Just as America and Cuba decide to work together to bridge differences, Europe and Russia seem on the verge of a renewed Cold War as President Vladimir Putin struggles with an imploding economy and collapsing oil prices.
Speaking at his end-of-year news conference, he blamed “outside factors” for the ruble crashing to an all-time low and accused the US and EU of conspiring to weaken Russia.
Hardly a narrative to inspire confidence among citizens in the old Soviet Pact satellite countries, much less Europe.
America has never been shy about challenging — or toppling — governments, elected or otherwise, in its immediate sphere of influence, so Mr Obama’s decision to go to the very limit allowed by a 1996 law imposing stiff sanctions on Cuba in the pursuit of regime change may have significance far beyond America’s relationship with the country dominated by Fidel Castro for five decades and led by his brother Raul today.

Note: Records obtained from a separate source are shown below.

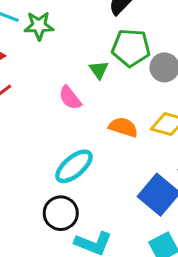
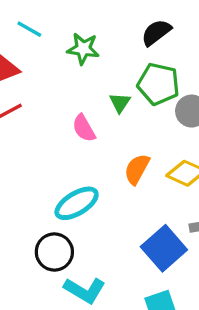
green star: (39, 26) -> (83, 49), moved
orange semicircle: (123, 127) -> (137, 169), turned -88

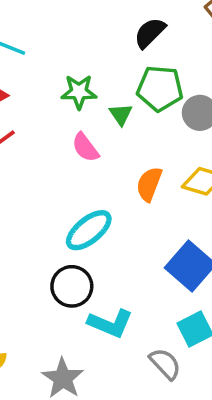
green star: (83, 49) -> (79, 92), moved

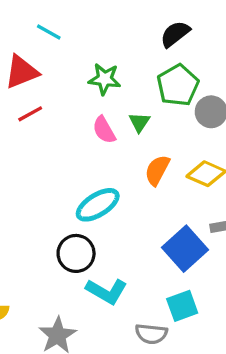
green pentagon: (160, 88) -> (178, 85), turned 30
green triangle: (121, 114) -> (139, 122), moved
gray semicircle: (165, 364) -> (151, 334), turned 132

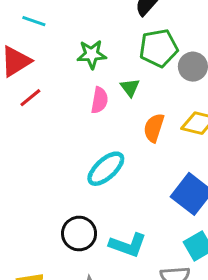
green pentagon: (178, 85) -> (159, 48), turned 30
pink semicircle: (104, 130) -> (99, 100), turned -130
black circle: (76, 253) -> (79, 234), moved

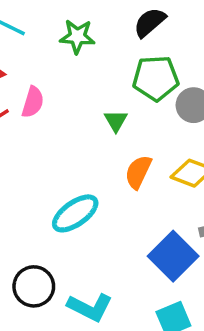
green star: (92, 54) -> (77, 36), moved
pink semicircle: (99, 100) -> (33, 102), moved

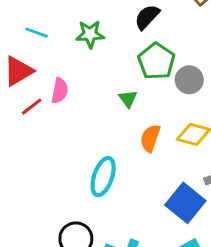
green pentagon: (156, 78) -> (156, 61), turned -30
cyan ellipse: (75, 213) -> (103, 177), turned -30

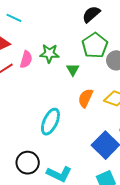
green star: (90, 34) -> (49, 53), moved

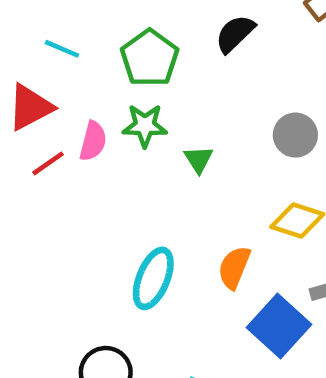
green pentagon: (95, 45) -> (150, 58), moved
orange semicircle: (85, 98) -> (234, 267), moved

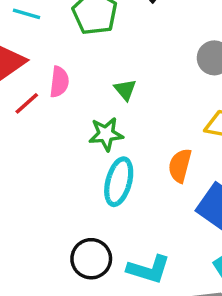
green star: (145, 126) -> (106, 134), moved
green triangle: (199, 159) -> (125, 90), moved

It may have announced a realignment of relationships right across the Americas.
The deal resolved an impasse older than Mr Obama and is the best chance to end the mistrust and hostility between America and Cuba that has intensified nearly every decade since Theodore Roosevelt’s Rough Riders charged up San Juan Hill in 1898 and the nuclear brinkmanship of the Cuban missile crisis during the Kennedy presidency.
The White House decision to make it easier for US technology firms to upgrade Cuba’s internet systems will go a long way towards strengthening Cuba’s civil society and, hopefully, political evolution.
It will also mean that Cuba will be judged by new criteria and its shortcomings, especially its mistreatment of dissidents or minorities, can no longer be regarded as a consequence of isolation but rather an unattractive policy entirely within its own control.
There are lessons in this renewal. One is that nothing is impossible if negotiators are sincere and committed to finding a resolution.
Another may be that ending hostilities is far easier once the generation involved in the original conflict have left the stage.
Might it be time to apply that lesson in the North where the past and ageing leaderships still cast an impenetrable and immoveable shadow?